L'enseignement secondaire et supérieur était assuré par la grande mosquée Az-zaitouna à  Tunis, mais on le trouvait aussi dans les principales mosquées de Tunis et des principales villes du pays. Ces cours accueillaient des élèves qui terminaient leurs études au kouttab. L'enseignement était exclusivement en arabe et portait sur les sciences religieuses, les différentes manières de psalmodier le Coran , la théologie et le droit musulman. On y dispensait aussi des cours de grammaire, de rhétorique, d'éloquence, de logique, et un cours sur l'histoire et la biographie des hommes célèbres de l'Islam.

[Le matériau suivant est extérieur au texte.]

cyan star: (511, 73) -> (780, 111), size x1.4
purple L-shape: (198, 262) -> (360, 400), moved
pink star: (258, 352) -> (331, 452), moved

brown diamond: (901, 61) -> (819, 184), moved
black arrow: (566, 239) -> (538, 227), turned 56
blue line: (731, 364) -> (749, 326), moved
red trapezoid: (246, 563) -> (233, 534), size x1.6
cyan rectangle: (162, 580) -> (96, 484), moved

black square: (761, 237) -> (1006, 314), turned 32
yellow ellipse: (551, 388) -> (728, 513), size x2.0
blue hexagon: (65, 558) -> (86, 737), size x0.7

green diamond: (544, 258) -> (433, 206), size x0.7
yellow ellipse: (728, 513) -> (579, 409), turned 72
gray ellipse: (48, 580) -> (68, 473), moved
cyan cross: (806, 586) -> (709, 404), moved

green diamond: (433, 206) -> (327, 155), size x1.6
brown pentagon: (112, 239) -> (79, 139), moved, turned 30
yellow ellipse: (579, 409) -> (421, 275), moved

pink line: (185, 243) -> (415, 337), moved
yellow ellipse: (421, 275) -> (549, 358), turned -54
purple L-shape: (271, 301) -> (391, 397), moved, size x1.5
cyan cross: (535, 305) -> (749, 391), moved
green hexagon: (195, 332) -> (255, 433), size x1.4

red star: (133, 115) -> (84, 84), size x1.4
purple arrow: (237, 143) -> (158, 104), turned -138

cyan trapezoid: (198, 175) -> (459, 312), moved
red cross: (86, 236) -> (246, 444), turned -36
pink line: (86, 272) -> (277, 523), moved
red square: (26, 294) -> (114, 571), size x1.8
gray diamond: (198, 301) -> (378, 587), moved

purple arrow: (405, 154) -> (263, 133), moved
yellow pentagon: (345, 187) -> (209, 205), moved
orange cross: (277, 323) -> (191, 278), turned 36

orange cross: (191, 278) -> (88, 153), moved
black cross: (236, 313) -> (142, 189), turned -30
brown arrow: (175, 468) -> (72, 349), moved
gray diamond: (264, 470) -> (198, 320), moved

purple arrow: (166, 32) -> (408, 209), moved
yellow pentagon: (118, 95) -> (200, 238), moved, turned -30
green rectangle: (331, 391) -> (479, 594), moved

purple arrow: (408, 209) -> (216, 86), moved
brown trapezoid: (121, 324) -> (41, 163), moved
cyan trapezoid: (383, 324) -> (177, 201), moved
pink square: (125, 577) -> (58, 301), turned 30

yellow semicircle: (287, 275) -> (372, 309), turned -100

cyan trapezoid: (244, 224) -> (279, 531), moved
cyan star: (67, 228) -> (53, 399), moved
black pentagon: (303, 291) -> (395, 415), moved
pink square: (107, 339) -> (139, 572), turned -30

Les sciences profanes, telles que les sciences physiques et naturelles, les mathématiques, l'histoire, la géographie et les langues étrangères étaient bannies des programmes de l'enseignement zitounien.

 

II.            Les nouvelles institutions créées par l'état tunisien introduisent le bilinguisme

 

Dès le milieu du XIXème siècle, le pays va s'orienter vers l'introduction des langues étrangères (italien et français) dans l'enseignement, mais sans renier la langue du pays. C'est la phase de ce qu'on pourrait appeler du bilinguisme voulu et désiré par les autorités dans le but de rattraper le retard par rapport au monde occidental. Ce bilinguisme est venu se greffer à un enseignement traditionnel marqué par son immobilisme et un enseignement venu de l'extérieur contrôlé par les missions chrétiennes et les communautés étrangères installées en Tunisie. Ce nouveau système est représenté par l'école militaire du Bardo puis par le collège Sadiki.

 

A suivre ,  pour accéder à la version AR, cliquerici

 

Hédi Bouhouch & Mongi Akrout

Tunis 2015



[1] Malgré l’effacement progressif des liens de vassalité entre la Régence et la Sublime Porte, le turc reste encore la langue de travail des gouvernants politiques, comme le constate à Tunis en 1780 Venture de Paradis (1983 : 21) : « Les princes de cette famille [beylicale] se sont fait une loi d’apprendre à parler et à lire le turc, qui est toujours la langue du Divan. Les notes de la milice et les dépêches à la Porte Ottomane et aux puissances européennes sont écrites en turc. Il n’y a que la correspondance intérieure qui se fasse en arabe ». Chapitre 1 : les origines du plurilinguisme tunisien, http://www.unice.fr/bcl/ofcaf/18/Intro16.pdf

[2] La dynastie Mouradite régna de 1593 jusqu’en 1705.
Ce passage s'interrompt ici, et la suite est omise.